Its technical ingeniousness and historical significance are often overlooked, so it's nice to see the humble bicycle get some well-deserved attention in Evalyn Parry's stylish show Spin, seeing its Winnipeg premiere after wheeling through other North American cities to critical acclaim over the last four years.

The pity is that it doesn't get a deeper treatment than Spin offers up, as it whizzes by intriguing notions with a bit of a blur.

Evalyn Parry in Spin

Evalyn Parry uses music, spoken word and storytelling to explore the connection between the bicycle and the emancipation of women in her play Spin. (Jeremy Mimnagh)

Though Spin is primarily an 80-minute solo show, Parry is accompanied by a fine trio of string players (cellist Kevin Fox, violist Angela Rudden and violinist Kathleen Kajioka) and percussionist Brad Hart, who plays the bicycle.

Not that he portrays a bicycle — rather, he skillfully taps, bangs and plucks a cleverly microphoned bicycle as a percussive instrument, backing Parry up as she moves through a series of songs, stories and spoken word poems about the history of the bicycle and the role it played in the emancipation of women.

That's a fascinating idea — and I have to confess I'd never honestly considered the part the bicycle might have played in liberating women from the confines of their homes, restrictive skirts, and relying on men to take them where they needed to go.

Embodying that idea in Spin is the story of Annie Londonderry, who in 1895 became the first woman to cycle solo around the world. Along the way, she also became a talented self-promoter and entrepreneur, selling sponsorships, speaking engagements, photo ops and pins to anyone willing to buy into the story of a woman on a remarkable quest.

It's a fascinating tale, but like many of the promising ideas in Spin, told too thinly through song and narrative. Do we get much of a sense of who Annie Londonderry was, or why she set off on her incredible journey? No, not really — Parry raises more questions than she answers about Londonderry, leaving me with a distinct sense of "tell me more."

Spin Annie

The story of Annie Londonderry, the first woman to ride around the world on a bicycle, is the highlight of Spin. (Suzanne Roberts)

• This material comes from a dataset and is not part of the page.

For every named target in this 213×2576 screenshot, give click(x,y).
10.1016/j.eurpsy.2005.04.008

Parry takes on other characters too, from the stuffy doctor who warns a woman may "rattle the fertility right out of her womb" by riding a bicycle, to suffragist Frances Willard, who wrote, "She who succeeds in gaining mastery of the bicycle will gain the mastery of life."

But the characters were played in a curiously subdued manner by Parry during her Wednesday preview performance, and zipped by us without ever making much of an impression. They do leave us with some thoughtful, but brief, meditations on the importance of the bike.

Parry also riffs a bit on the other meaning of "spin," taking glancing shots at advertising, marketing and political spin that don't offer much we haven't heard before.

At the same time, there's much to admire in the style of Spin, directed by Ruth Madoc-Jones and given impressive production design by Beth Kates. Kates' clever projections and animations give Parry's stories visual flair, and there's great fun in watching the ingenious way Hart plays a suspended bicycle as a musical instrument.

Parry's blending of multiple art forms, including music, poetry and biographical storytelling, is an interesting approach that offers a little something for everyone.

And she's a talented wordsmith — sentiments like "Without resistance, we'd never get anywhere" and "Your heart is the motor" may not be terribly profound, but in the context of a piece about the power of the bicycle, they do have resonance.

Spin begins with laudable ambition and is a stylistic success. But it ultimately spends too much time spinning its wheels to really take off.

Spin runs at Prairie Theatre Exchange until Jan. 31.